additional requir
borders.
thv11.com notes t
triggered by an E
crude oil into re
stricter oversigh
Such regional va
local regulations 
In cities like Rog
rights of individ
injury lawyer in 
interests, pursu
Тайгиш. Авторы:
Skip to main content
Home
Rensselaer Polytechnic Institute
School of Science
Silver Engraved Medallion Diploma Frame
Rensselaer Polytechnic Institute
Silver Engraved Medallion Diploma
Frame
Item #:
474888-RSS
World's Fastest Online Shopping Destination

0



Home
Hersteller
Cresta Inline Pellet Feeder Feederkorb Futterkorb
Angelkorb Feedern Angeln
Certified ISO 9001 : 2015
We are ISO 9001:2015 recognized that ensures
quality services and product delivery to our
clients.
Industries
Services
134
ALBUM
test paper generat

...

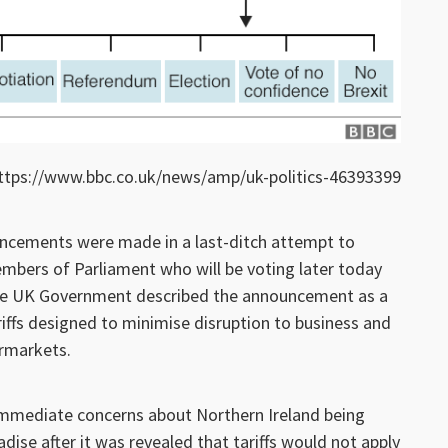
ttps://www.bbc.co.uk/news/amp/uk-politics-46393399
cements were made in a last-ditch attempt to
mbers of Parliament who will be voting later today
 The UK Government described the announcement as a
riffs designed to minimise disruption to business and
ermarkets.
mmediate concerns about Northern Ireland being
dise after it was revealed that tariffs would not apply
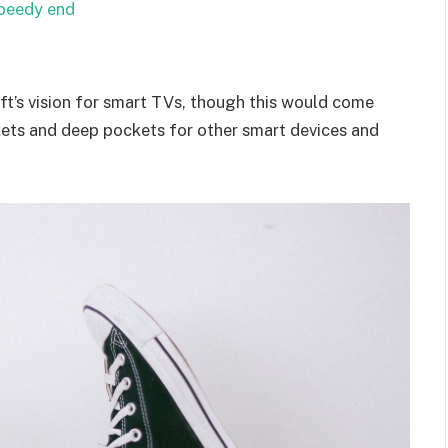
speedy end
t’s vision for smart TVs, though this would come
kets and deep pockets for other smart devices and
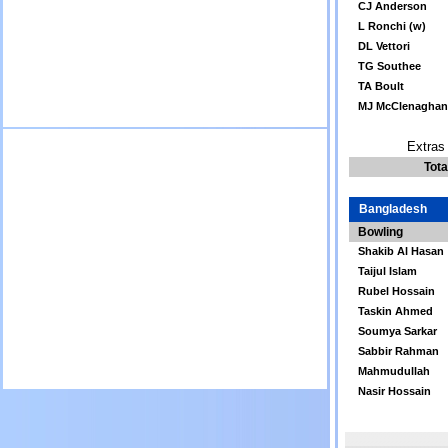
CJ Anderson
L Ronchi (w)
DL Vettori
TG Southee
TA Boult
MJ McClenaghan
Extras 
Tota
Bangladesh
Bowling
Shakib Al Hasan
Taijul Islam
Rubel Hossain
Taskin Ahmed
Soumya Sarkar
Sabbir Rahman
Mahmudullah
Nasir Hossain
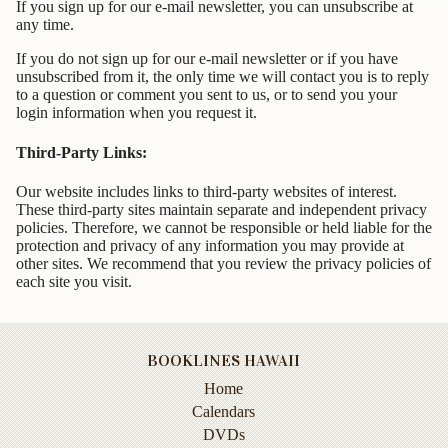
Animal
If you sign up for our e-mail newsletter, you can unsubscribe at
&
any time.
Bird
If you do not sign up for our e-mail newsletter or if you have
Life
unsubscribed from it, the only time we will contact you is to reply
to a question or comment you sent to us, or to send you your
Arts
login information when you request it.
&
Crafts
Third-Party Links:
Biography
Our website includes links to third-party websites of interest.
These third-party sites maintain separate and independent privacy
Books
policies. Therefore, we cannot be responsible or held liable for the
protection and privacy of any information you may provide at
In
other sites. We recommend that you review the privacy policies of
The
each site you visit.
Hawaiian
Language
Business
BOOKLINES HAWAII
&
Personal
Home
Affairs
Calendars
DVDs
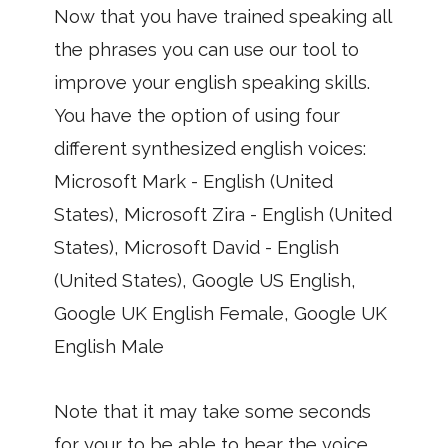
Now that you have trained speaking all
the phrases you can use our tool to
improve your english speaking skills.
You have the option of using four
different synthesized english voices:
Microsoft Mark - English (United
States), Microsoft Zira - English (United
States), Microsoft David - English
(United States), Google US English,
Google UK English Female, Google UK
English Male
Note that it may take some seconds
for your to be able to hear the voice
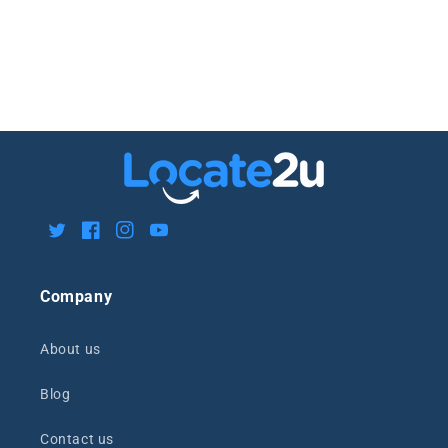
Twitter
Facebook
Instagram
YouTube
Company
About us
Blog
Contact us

§ **YOUR OBJECTIVE**: Set down, exactly as they stand above, the lines starting with the line with "local regulations" and going on through the line with "test paper generat", and no others.

§ **OUTPUT OF THE TASK**:
local regulations 
In cities like Rog
rights of individ
injury lawyer in 
interests, pursu
Тайгиш. Авторы:
Skip to main content
Home
Rensselaer Polytechnic Institute
School of Science
Silver Engraved Medallion Diploma Frame
Rensselaer Polytechnic Institute
Silver Engraved Medallion Diploma
Frame
Item #:
474888-RSS
World's Fastest Online Shopping Destination

0



Home
Hersteller
Cresta Inline Pellet Feeder Feederkorb Futterkorb
Angelkorb Feedern Angeln
Certified ISO 9001 : 2015
We are ISO 9001:2015 recognized that ensures
quality services and product delivery to our
clients.
Industries
Services
134
ALBUM
test paper generat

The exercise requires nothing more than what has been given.